Once you have indulged yourself in all the great benefits brought forward by OctoPrint, however, you will likely experience a panicking moment when all of the sudden you have lost access to OctoPrint.
That’s right! You can’t access OctoPrint when you are commuting, at work, shopping grocery, or anywhere outside your home wifi network.
Access OctoPrint remotely when you are not on your home network
Where there is a problem there is a solution. Actually in this case, multiple solutions. We will list the most common options that will bring back the access to OctoPrint in this article. We will also compare and contrast them so that you can decide which one works best for you.
But first of all, let's talk about why you can’t access OctoPrint when you are not on your home network. The reason lies in how your home wifi router works. Your home wifi router connect all of your electronic devices - laptops, ipads, phones, and of course, your Raspberry Pi where OctoPrint runs on. And that is why you can access OctoPrint's web page from your laptop or phone . Howevever, your laptops or phones (when connected to your home wifi) don't directly connect to the internet. Instead, only your wifi router has a direct connection to the internet. All other devices can only access the internet via the wifi router.

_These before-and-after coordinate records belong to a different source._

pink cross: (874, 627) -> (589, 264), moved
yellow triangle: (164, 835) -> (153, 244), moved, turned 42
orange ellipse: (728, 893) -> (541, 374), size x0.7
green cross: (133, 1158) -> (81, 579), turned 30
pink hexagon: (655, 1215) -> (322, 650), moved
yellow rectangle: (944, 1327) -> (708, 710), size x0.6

It is like all residents in an apartment building share 1 mailbox. Any residents can send a mail to the rest of the world by putting it in the mailbox. But there is no easy way to send a direct mail to an individual resident.
This is actually a good thing 99% of the times. There are thousands, if not millions, hackers on the wild internet looking for victims to exploit. And the only reason why your laptops haven't not (hopefully) been attacked is because nobody, including those hackers, can find them because they are "hiding" behind the wifi router. They are invisible to the wild internet. Again the only device on your home network that is directly exposed to the internet is the wifi router. Thankfully all these wifi routers are specially built to fend off the attacks. Therefore, your home network is actually quite safe dispite all these hackers on the internet.
However, there is 1% of the times when this becomes a problem. That is when you outside your home network. You pull out the phone and type in http://octopi.local but the browser says "oops! can't find the server!". Now you know why you get this error.
Based on what kind of mechanism is utilized to work around this problem, there are 3 different kinds of solutions to help you get access to OctoPrint outside your home network.
If you are too impatient to go through the nitty-gritty details, you can jump straight to the comparison matrix.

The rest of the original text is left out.